- _Your task_: Apart from the images, reproduce every record word for word.
────────────────────────────────────────
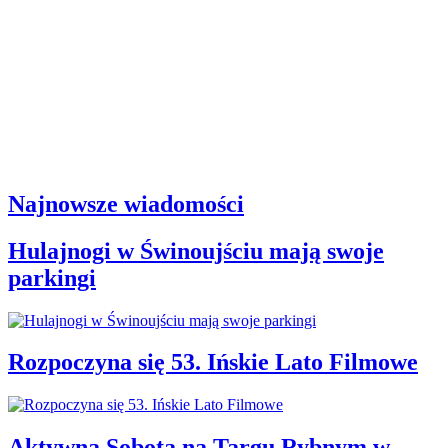
Najnowsze wiadomości
Hulajnogi w Świnoujściu mają swoje
parkingi
Rozpoczyna się 53. Ińskie Lato Filmowe
Aktywna Sobota na Targu Rybnym w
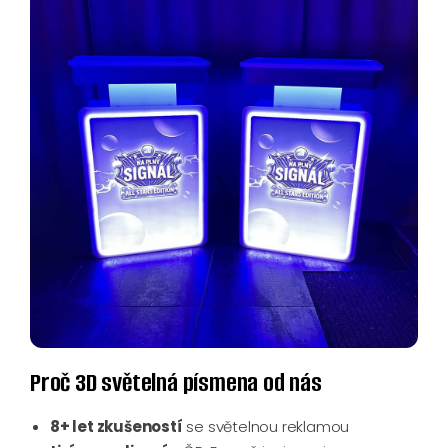
Proč 3D světelná písmena od nás
8+ let zkušeností
se světelnou reklamou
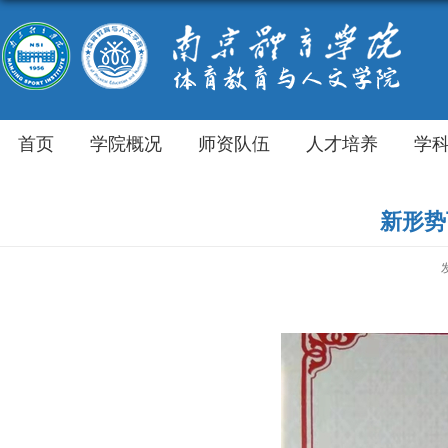
首页
学院概况
师资队伍
人才培养
学
新形势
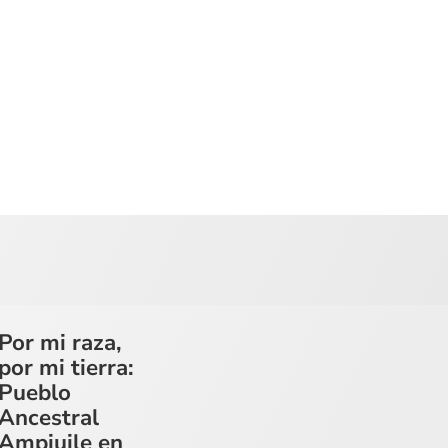
Por mi raza,
por mi tierra:
Pueblo
Ancestral
Ampiuile en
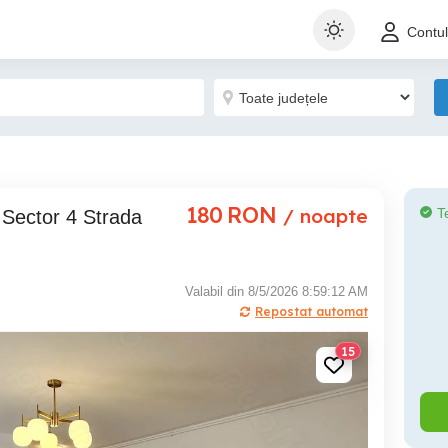
Contu
180
RON
/ noapte
T
Valabil din 8/5/2026 8:59:12 AM
Repostat automat
15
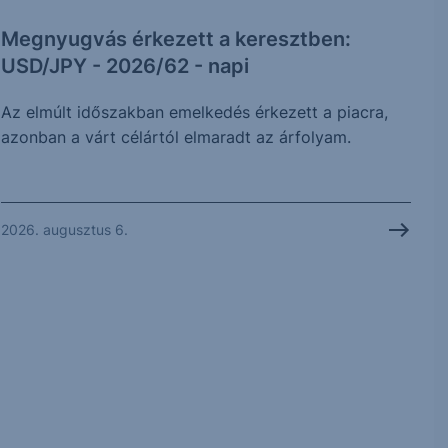
Megnyugvás érkezett a keresztben:
USD/JPY - 2026/62 - napi
Az elmúlt időszakban emelkedés érkezett a piacra,
azonban a várt célártól elmaradt az árfolyam.
2026. augusztus 6.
────────────────────────────────────────
- _Solution for this task_:
Najnowsze wiadomości
Hulajnogi w Świnoujściu mają swoje
parkingi
Rozpoczyna się 53. Ińskie Lato Filmowe
Aktywna Sobota na Targu Rybnym w
Proč 3D světelná písmena od nás
8+ let zkušeností
se světelnou reklamou
首页
学院概况
师资队伍
人才培养
学
新形势
Por mi raza,
por mi tierra:
Pueblo
Ancestral
Ampiuile en
Contu
180
RON
/ noapte
T
Valabil din 8/5/2026 8:59:12 AM
Repostat automat
15
Megnyugvás érkezett a keresztben:
USD/JPY - 2026/62 - napi
Az elmúlt időszakban emelkedés érkezett a piacra,
azonban a várt célártól elmaradt az árfolyam.
2026. augusztus 6.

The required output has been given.